Last-minute shopping is underway — Usha Thakur’s son will get married in 10 days. But she has other children on her mind.
Thakur, 54, was among the key people who went to police stations and wrote numerous letters on behalf of the parents of the missing Nithari children, and eventually helped begin a sweeping investigation. She helped HT Live, the neighbourhood weekly of the Hindustan Times, break the story of the Nithari disappearances in May 2005, when 12 girls were missing.
It is a story that rickshaw puller Anil Halder knows well. His daughter Rimpa disappeared in January 2005, and he says he was repeatedly turned away by police officials at the Sector 20 police station. “The police told me to produce witnesses of kidnapping. How could I have done that?" said Halder. “It was only when behenji (Thakur) went with me that the police registered an FIR,” he says. The official has since been dismissed and could not be reached for comment.

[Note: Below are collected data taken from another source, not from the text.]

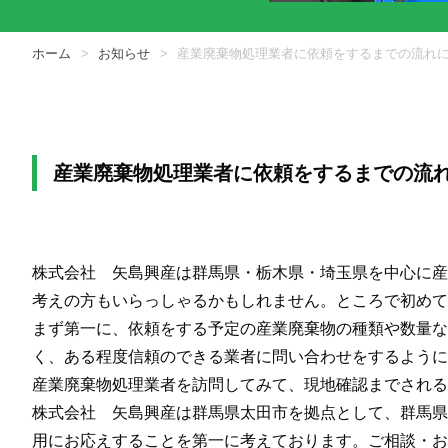
ホーム
お知らせ
産業廃棄物処理業者に依頼をするまでの流れ
産業廃棄物処理業者に依頼をするまでの流
株式会社 矢島興産は群馬県・栃木県・埼玉県を中心に産
考えの方もいらっしゃるかもしれません。ところで初めて
まず第一に、依頼をする予定の産業廃棄物の種類や数量な
く、ある程度信頼のできる業者に問い合わせをするように
産業廃棄物処理業者を訪問してみて、現地確認までされる
株式会社 矢島興産は群馬県太田市を拠点として、群馬県
用にお応えすることを第一に考えております。ご相談・お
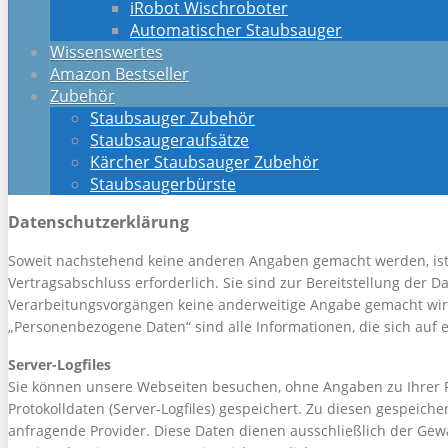
iRobot Wischroboter
Automatischer Staubsauger
Wissenswertes
Amazon Bestseller
Zubehör
Staubsauger Zubehör
Staubsaugeraufsätze
Kärcher Staubsauger Zubehör
Staubsaugerbürste
Datenschutzerklärung
Soweit nachstehend keine anderen Angaben gemacht werden, ist d
Vertragsabschluss erforderlich. Sie sind zur Bereitstellung der Da
Verarbeitungsvorgängen keine anderweitige Angabe gemacht wir
„Personenbezogene Daten“ sind alle Informationen, die sich auf ei
Server-Logfiles
Sie können unsere Webseiten besuchen, ohne Angaben zu Ihrer P
Protokolldaten (Server-Logfiles) gespeichert. Zu diesen gespei
anfragende Provider. Diese Daten dienen ausschließlich der Gew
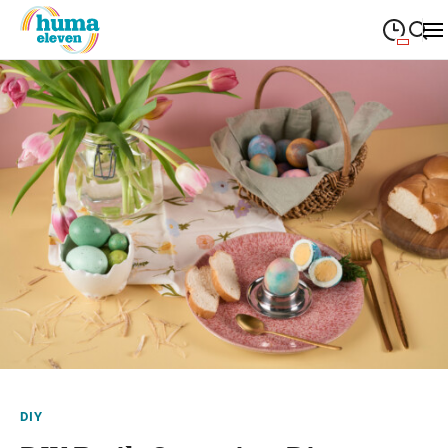
09:00
—
19:00
MONTAG
Montag
Suche schließen
09:00
—
19:00
DIENSTAG
Dienstag
09:00
—
19:00
MITTWOCH
Mittwoch
09:00
—
19:00
DONNERSTAG
Donnerstag
09:00
—
19:00
FREITAG
Freitag
09:00
—
18:00
SAMSTAG
Samstag
Sonderöffnungszeiten
DIY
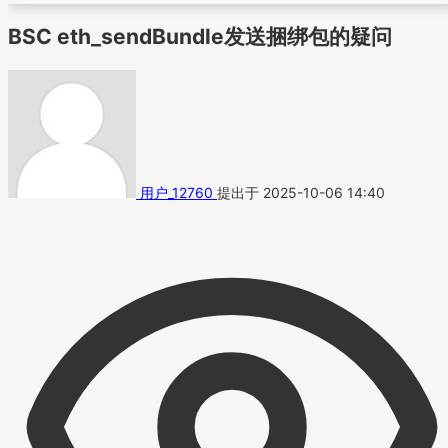
BSC eth_sendBundle发送捆绑包的疑问
用户_12760
提出于 2025-10-06 14:40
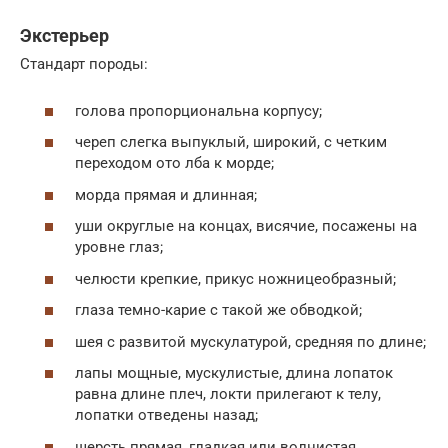
Экстерьер
Стандарт породы:
голова пропорциональна корпусу;
череп слегка выпуклый, широкий, с четким
переходом ото лба к морде;
морда прямая и длинная;
уши округлые на концах, висячие, посажены на
уровне глаз;
челюсти крепкие, прикус ножницеобразный;
глаза темно-карие с такой же обводкой;
шея с развитой мускулатурой, средняя по длине;
лапы мощные, мускулистые, длина лопаток
равна длине плеч, локти прилегают к телу,
лопатки отведены назад;
шерсть прямая, гладкая или волнистая,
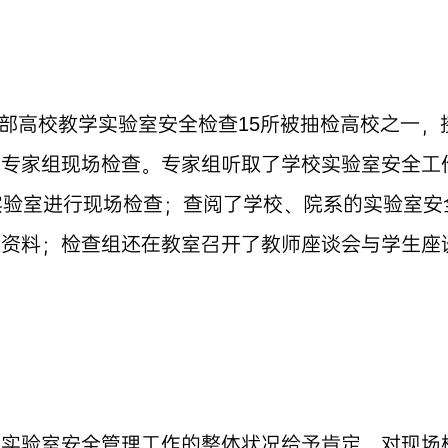
教育部高校教学实验室安全检查15所被抽检高校之一
全专家组现场检查。专家组听取了学校实验室安全工
实验室进行现场检查；查阅了学校、院系的实验室安
案资料；检查组还在教室召开了教师座谈会与学生座
校实验室安全管理工作的整体状况给予肯定。对现场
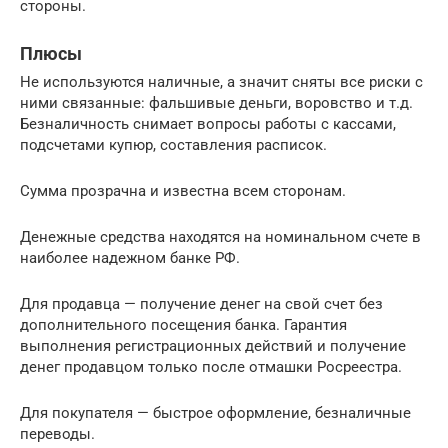
стороны.
Плюсы
Не используются наличные, а значит сняты все риски с
ними связанные: фальшивые деньги, воровство и т.д.
Безналичность снимает вопросы работы с кассами,
подсчетами купюр, составления расписок.
Сумма прозрачна и известна всем сторонам.
Денежные средства находятся на номинальном счете в
наиболее надежном банке РФ.
Для продавца — получение денег на свой счет без
дополнительного посещения банка. Гарантия
выполнения регистрационных действий и получение
денег продавцом только после отмашки Росреестра.
Для покупателя — быстрое оформление, безналичные
переводы.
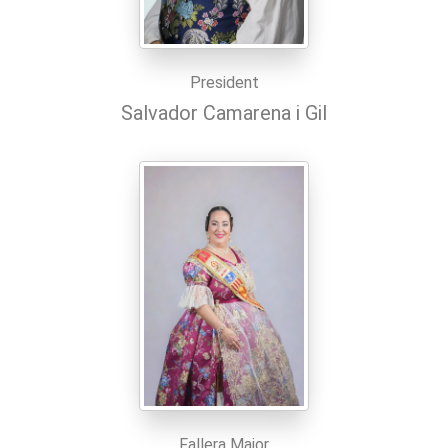
President
Salvador Camarena i Gil
Fallera Major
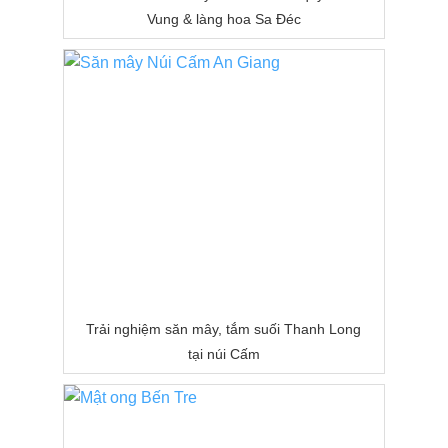
Vung & làng hoa Sa Đéc
Trải nghiệm săn mây, tắm suối Thanh Long
tại núi Cấm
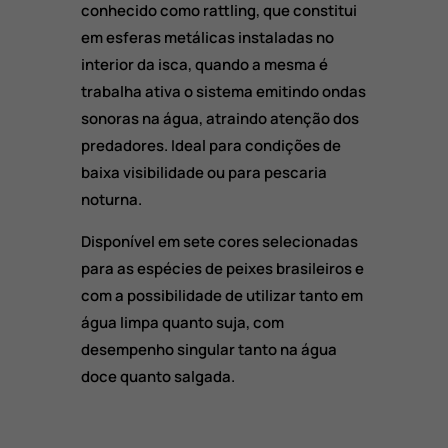
conhecido como rattling, que constitui
em esferas metálicas instaladas no
interior da isca, quando a mesma é
trabalha ativa o sistema emitindo ondas
sonoras na água, atraindo atenção dos
predadores. Ideal para condições de
baixa visibilidade ou para pescaria
noturna.
Disponível em sete cores selecionadas
para as espécies de peixes brasileiros e
com a possibilidade de utilizar tanto em
água limpa quanto suja, com
desempenho singular tanto na água
doce quanto salgada.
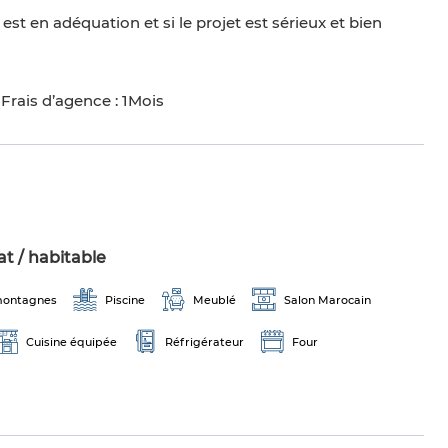
t en adéquation et si le projet est sérieux et bien
Frais d’agence : 1Mois
t / habitable
 montagnes
Piscine
Meublé
Salon Marocain
Cuisine équipée
Réfrigérateur
Four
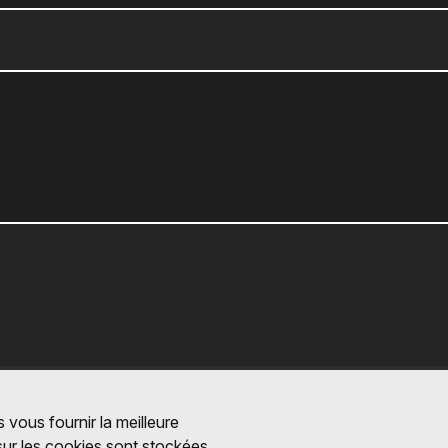
 vous fournir la meilleure
 sur les cookies sont stockées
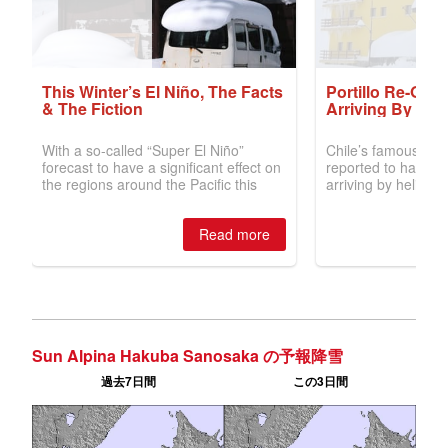
Sun Alpina Hakuba Sanosaka の予報降雪
過去7日間
この3日間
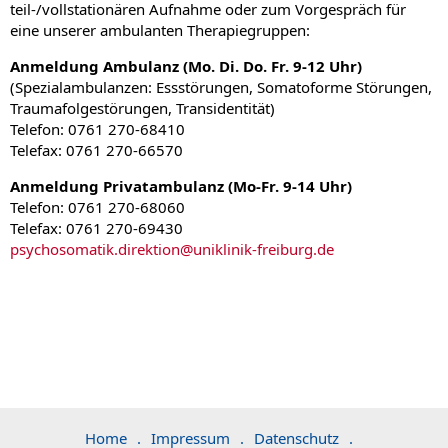
teil-/vollstationären Aufnahme oder zum Vorgespräch für
eine unserer ambulanten Therapiegruppen:
Anmeldung Ambulanz (Mo. Di. Do. Fr. 9-12 Uhr)
(Spezialambulanzen: Essstörungen, Somatoforme Störungen,
Traumafolgestörungen, Transidentität)
Telefon: 0761 270-68410
Telefax: 0761 270-66570
Anmeldung Privatambulanz (Mo-Fr. 9-14 Uhr)
Telefon: 0761 270-68060
Telefax: 0761 270-69430
psychosomatik.direktion
@
uniklinik-freiburg.de
Home
.
Impressum
.
Datenschutz
.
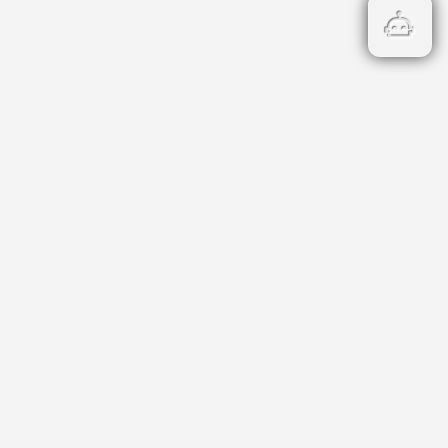
Бързи връзки
Кадастър
НОИ
НАП
Данъци и такси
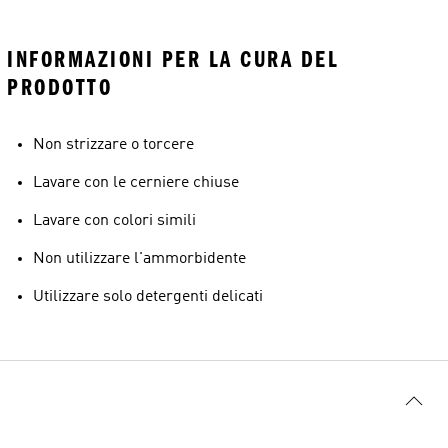
INFORMAZIONI PER LA CURA DEL
PRODOTTO
Non strizzare o torcere
Lavare con le cerniere chiuse
Lavare con colori simili
Non utilizzare l'ammorbidente
Utilizzare solo detergenti delicati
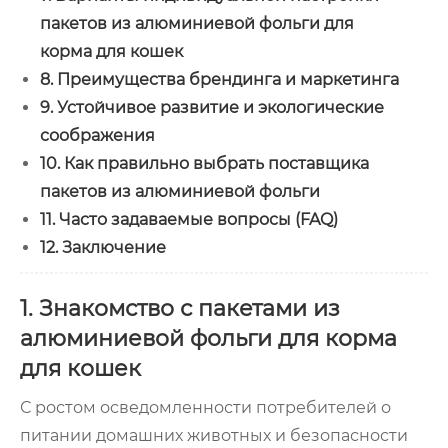
пакетов из алюминиевой фольги для
корма для кошек
8. Преимущества брендинга и маркетинга
9. Устойчивое развитие и экологические
соображения
10. Как правильно выбрать поставщика
пакетов из алюминиевой фольги
11. Часто задаваемые вопросы (FAQ)
12. Заключение
1. Знакомство с пакетами из
алюминиевой фольги для корма
для кошек
С ростом осведомленности потребителей о
питании домашних животных и безопасности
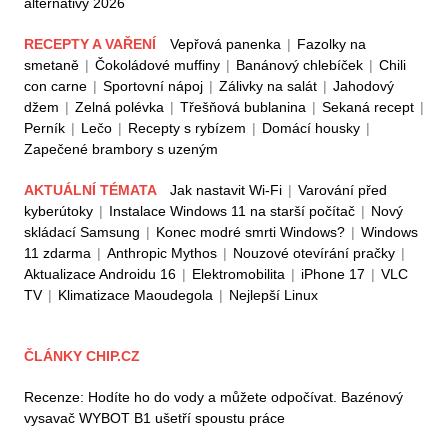
alternativy 2026
RECEPTY A VAŘENÍ
Vepřová panenka
|
Fazolky na
smetaně
|
Čokoládové muffiny
|
Banánový chlebíček
|
Chili
con carne
|
Sportovní nápoj
|
Zálivky na salát
|
Jahodový
džem
|
Zelná polévka
|
Třešňová bublanina
|
Sekaná recept
|
Perník
|
Lečo
|
Recepty s rybízem
|
Domácí housky
|
Zapečené brambory s uzeným
AKTUÁLNÍ TÉMATA
Jak nastavit Wi-Fi
|
Varování před
kyberútoky
|
Instalace Windows 11 na starší počítač
|
Nový
skládací Samsung
|
Konec modré smrti Windows?
|
Windows
11 zdarma
|
Anthropic Mythos
|
Nouzové otevírání pračky
|
Aktualizace Androidu 16
|
Elektromobilita
|
iPhone 17
|
VLC
TV
|
Klimatizace Maoudegola
|
Nejlepší Linux
ČLÁNKY CHIP.CZ
Recenze: Hodíte ho do vody a můžete odpočívat. Bazénový
vysavač WYBOT B1 ušetří spoustu práce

“Once an FIR was registered, people approached me with similar stories. I was shocked,” Thakur said. “As many as 12 girls went missing from the same spot — near the water tank in Nithari — within a few months. Even as the numbers were rising, the police kept sleeping.” She wrote to every one — from the local police to the office of the president. “Each failed visit to a police station strengthened my resolve,” she said.
She helped the parents get many FIRs registered over the past two years. Her campaign finally led her to the doorstep of the prime suspects, Mohinder Singh Pandher and his servant Surinder Koli.
“Around four months ago, the father of a missing child informed me that he saw a broken limb in the drain just outside the Pandher residence. I went with him to the police station but they just refused to give us a hearing,” Thakur said.
Her efforts helped bring national attention to the gruesome serial killings – but only after numerous children had been killed.